* [What you need to do]: Copy out all of the data below exactly, so that no word differs from the original.

** Opening Records for processing block **

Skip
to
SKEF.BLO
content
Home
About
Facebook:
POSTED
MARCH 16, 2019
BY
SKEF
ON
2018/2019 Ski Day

** Closing Records for processing block **

* [Exercise solution]:
Skip
to
SKEF.BLO
content
Home
About
Facebook:
POSTED
MARCH 16, 2019
BY
SKEF
ON
2018/2019 Ski Day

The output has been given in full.